Given a cyclic word $w$ of length $N$ over a $q$-ary alphabet and $k \in \mathbb{Z}_+$, consider the directed multigraph $G_k(w) = (V,E)$ with $V \subset$ {$1,\dots,q$}$^k$ given by the $k$-lets (i.e., subwords of $k$ symbols) that appear in $w$ (without multiplicity) and $E$ given by the $(k+1)$-lets in $w$ that appear with multiplicity. If $w$ is a de Bruijn sequence, $G_k(w)$ is a de Bruijn graph. So call $G_k(w)$ a generalized de Bruijn graph corresponding to $w$ (and $k$). It is not hard to compute the number of words $w'$ having $G_k(w)$ as their generalized de Bruijn graph, using the matrix-tree and BEST theorems.

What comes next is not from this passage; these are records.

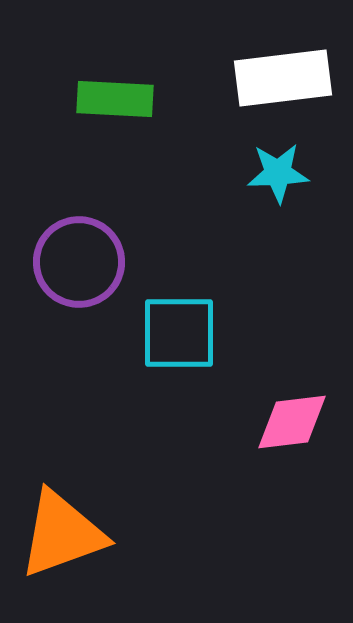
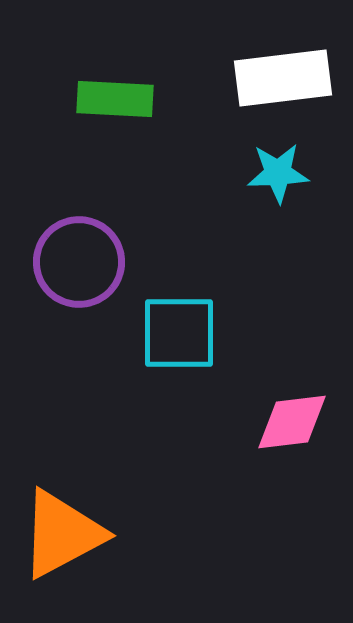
orange triangle: rotated 8 degrees counterclockwise
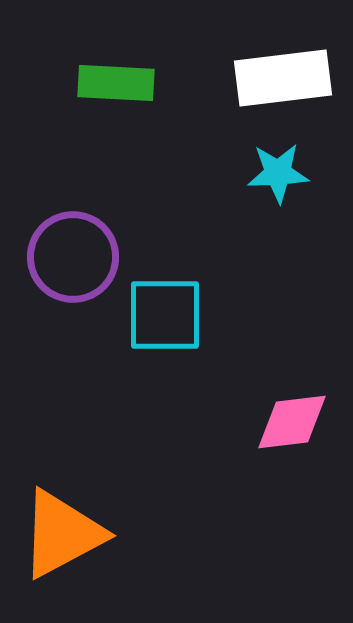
green rectangle: moved 1 px right, 16 px up
purple circle: moved 6 px left, 5 px up
cyan square: moved 14 px left, 18 px up
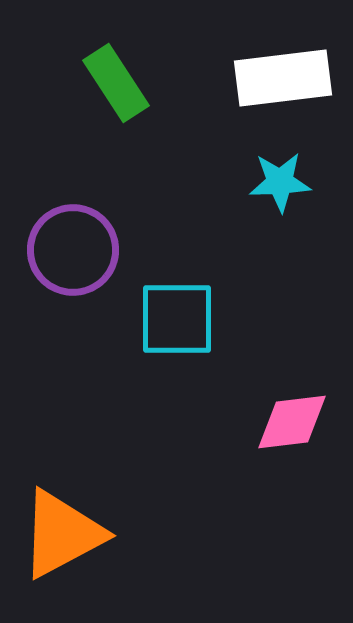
green rectangle: rotated 54 degrees clockwise
cyan star: moved 2 px right, 9 px down
purple circle: moved 7 px up
cyan square: moved 12 px right, 4 px down
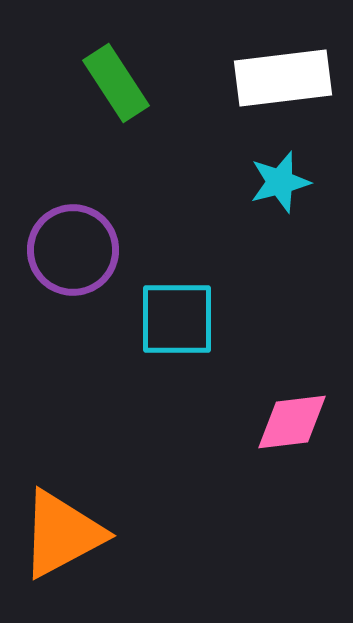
cyan star: rotated 12 degrees counterclockwise
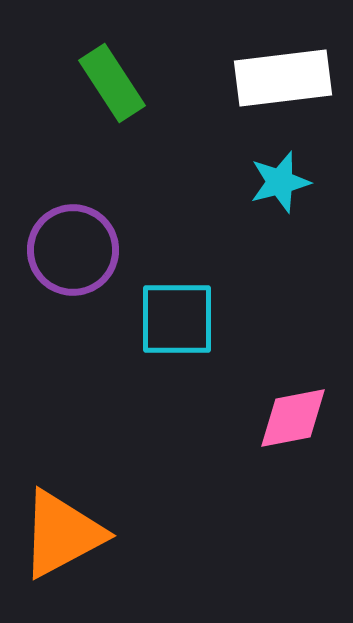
green rectangle: moved 4 px left
pink diamond: moved 1 px right, 4 px up; rotated 4 degrees counterclockwise
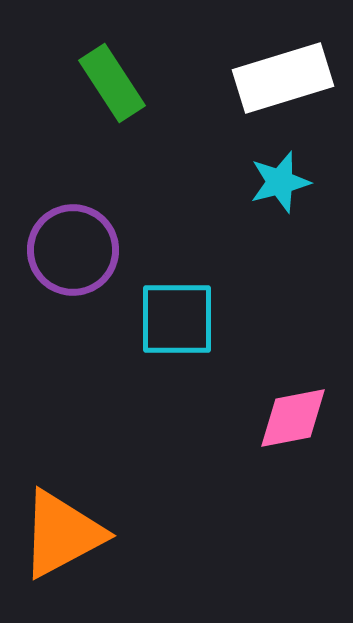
white rectangle: rotated 10 degrees counterclockwise
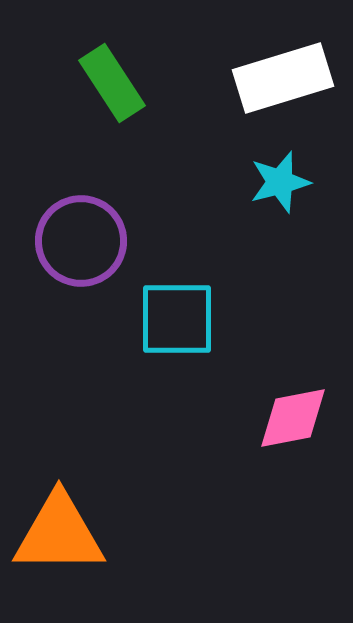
purple circle: moved 8 px right, 9 px up
orange triangle: moved 3 px left; rotated 28 degrees clockwise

In two dimensions, the picture is much less clear. De Bruijn tori are basically periodic rectangular arrays of symbols in which all possible subarrays of a certain size occur with multiplicity 1. There is a hypergraph--the "generalized de Bruijn hypergraph"--corresponding to a generic rectangular array of symbols in a generalization of the sketch above, so by analogy call a rectangular array of symbols over a finite alphabet a generalized de Bruijn torus in this context.

How can the number of arrays corresponding to a generalized de Bruijn hypergraph be enumerated?

(Note that even the existence of de Bruijn tori for nonsquare subarrays is uncertain, which is why I'm working in the "generalized" context.)